**TASK INPUT**
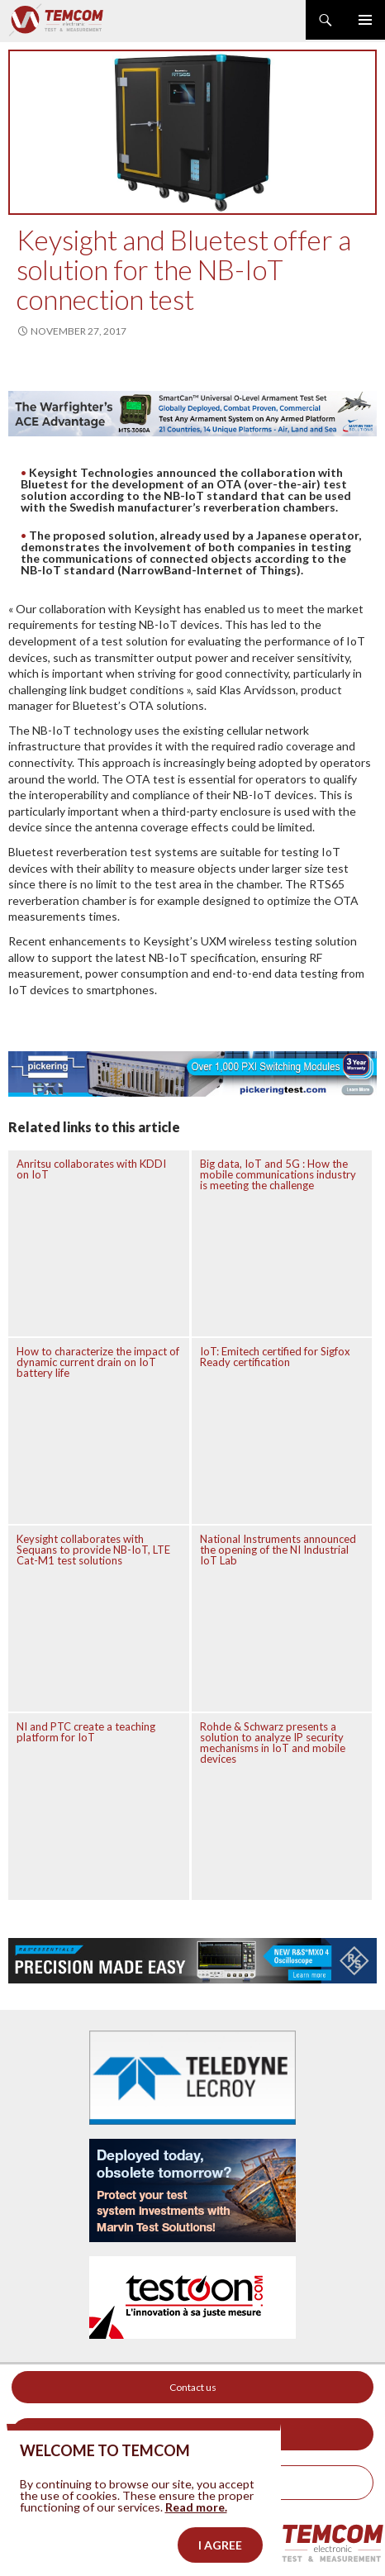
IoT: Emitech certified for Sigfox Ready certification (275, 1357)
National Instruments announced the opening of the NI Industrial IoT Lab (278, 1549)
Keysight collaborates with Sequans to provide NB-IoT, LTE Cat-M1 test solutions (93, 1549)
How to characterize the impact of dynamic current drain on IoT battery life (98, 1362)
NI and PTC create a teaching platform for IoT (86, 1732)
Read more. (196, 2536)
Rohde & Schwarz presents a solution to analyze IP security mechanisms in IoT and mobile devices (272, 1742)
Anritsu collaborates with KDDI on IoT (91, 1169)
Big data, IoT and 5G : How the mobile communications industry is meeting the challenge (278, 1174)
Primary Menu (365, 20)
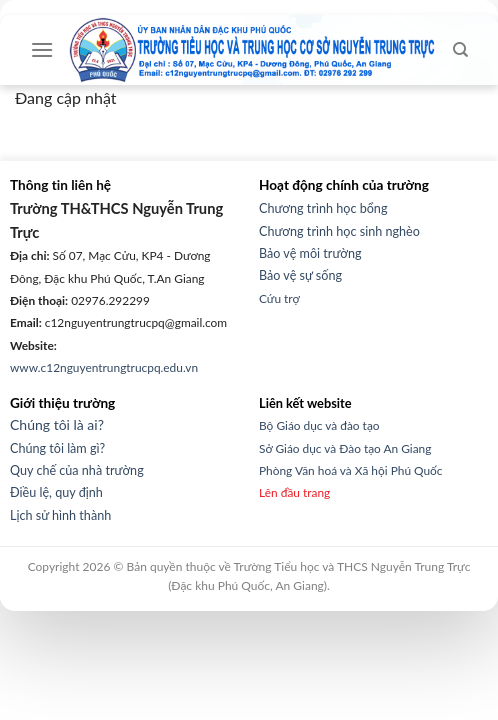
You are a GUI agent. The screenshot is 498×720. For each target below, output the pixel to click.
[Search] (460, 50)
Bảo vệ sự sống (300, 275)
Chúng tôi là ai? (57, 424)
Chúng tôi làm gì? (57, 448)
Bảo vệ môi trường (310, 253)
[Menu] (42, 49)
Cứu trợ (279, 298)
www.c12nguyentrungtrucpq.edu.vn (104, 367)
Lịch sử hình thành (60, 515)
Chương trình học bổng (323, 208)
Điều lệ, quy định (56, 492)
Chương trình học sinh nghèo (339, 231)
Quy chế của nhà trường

**TASK GOAL**
Search the listing for the word "with". Copy every line in which it occurs.

**EXERCISE SOLUTION**
Keysight collaborates with Sequans to provide NB-IoT, LTE Cat-M1 test solutions (93, 1549)
Anritsu collaborates with KDDI on IoT (91, 1169)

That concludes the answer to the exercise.